We ran as fast as possible, we wanted pictures on the flat. It shat all over me. Still smiling. That’s how you know you’re happy. We were all a team on that fish. And what a team. We’d landed two fish against all odds. Thanks to some incredible commitment and some insane skill from Jako. Now Paul and the guys had been here for a week. So we knew how many had been lost. Rich was 0 for 8. We were both 1 for 1. Incredible. A look at my leader showed how lucky I had been. Two kinks in my leader, I had felt it cross the fishes mouth twice, the second time it must have got caught in the tiny gap behind the beak. What are the odds. Of all of this. Well, with this good of a guide, surprisingly good.
The pictures followed, and this fish didn’t tire. It still had some ass kicking to do. And it hit Paul and I a good few times before finally breaking Jakos net completely. He released as if it never happened. And I lay back in the water. I had to take it in.
Then I smiled, laughed and pointed.
“Guys, that little bay and section of surf is FULL of Geets. One tried to bite me.”
There must have been some scepticism. I was the crazy South African. As we got the section of surf and the suds cleared, there they were.

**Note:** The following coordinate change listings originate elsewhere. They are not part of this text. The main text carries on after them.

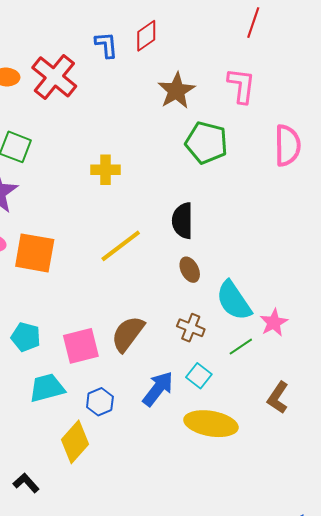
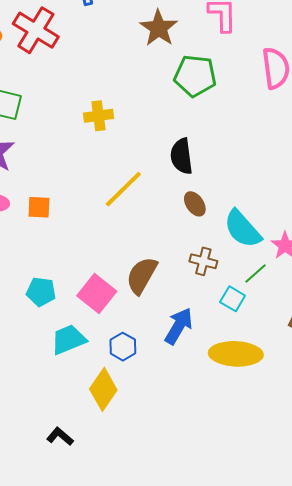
orange square: (35, 253) -> (39, 207), size x0.6
pink square: (81, 346) -> (97, 293), turned -30
cyan square: (199, 376) -> (233, 299), moved

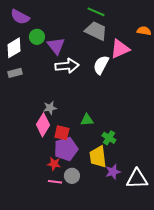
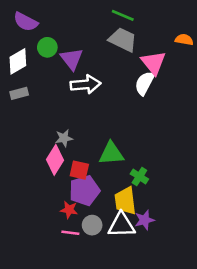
pink triangle: (120, 49) -> (153, 63), turned -45
white semicircle: (101, 65) -> (145, 83), moved
green triangle: (87, 120) -> (111, 153), size x1.5
white triangle: (137, 179) -> (121, 225), moved

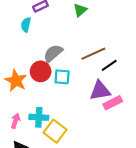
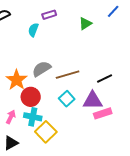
gray semicircle: (53, 53) -> (42, 69), moved
brown line: (93, 54) -> (68, 75), moved
red circle: (41, 71) -> (31, 97), moved
cyan square: (62, 77) -> (67, 99), moved, turned 35

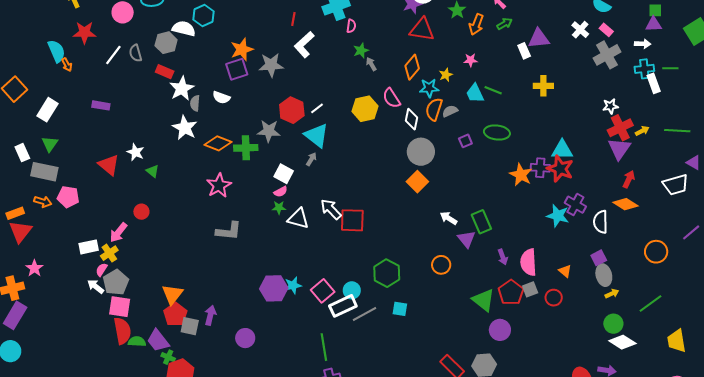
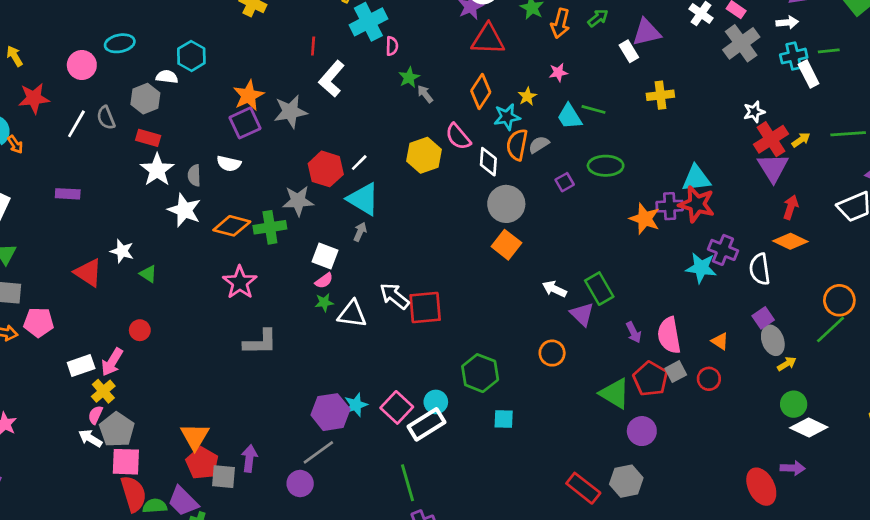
white semicircle: (184, 29) -> (167, 77), size x0.7
white star: (182, 88) -> (157, 170), moved
white rectangle: (89, 247) -> (81, 366), moved
green line: (650, 303) -> (831, 329), moved
gray line: (365, 314) -> (318, 452), moved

Stacks of GT’s. I started laughing as I stripped off line, shaking my head.
“This is crazy, this is just so crazy”
First cast and “FISH ON!”, Jaco as stoked as me. Its partners looking for more action as Jaco shouted “DOUBLE UP TIME!”. My fish came off and they were gone -gutted. Then they turned and came straight back. No ways. Paul hooked up this time and I think a little inspired from the madness he’d just witnessed jumped in and started our now trademarked Usain Phleps swim/run. Jaco tailed the fish all smiles as I spotted them again.
They would follow but wouldnt eat. Hmm. “Ive got it, they wont risk not having a bite if its in the wash”. I waited for a swell to break and dropped the fly just behind them in the white stuff. It made it three strips. BOOM. White water everywhere as it engulfed the fly. “Brakes ON!” I shouted as i locked the drag. Too much structure to let anything run here. The fish tried left and then changed direction, taking a page out of the Bumpies book. But he’d misjudged it horribly. He got to the surf as the surge pulled, and with my pressure on did a nose wheelie straight into a rock. How embarrassing. I love giving these flats bullies a bit of a lesson. Jako was on him like Scotty on a chocolate. What a way to end the day. We didn’t say that much on the ride back. It was the ultimate day, the best days fishing in my life I told Jako. And it was, bar none.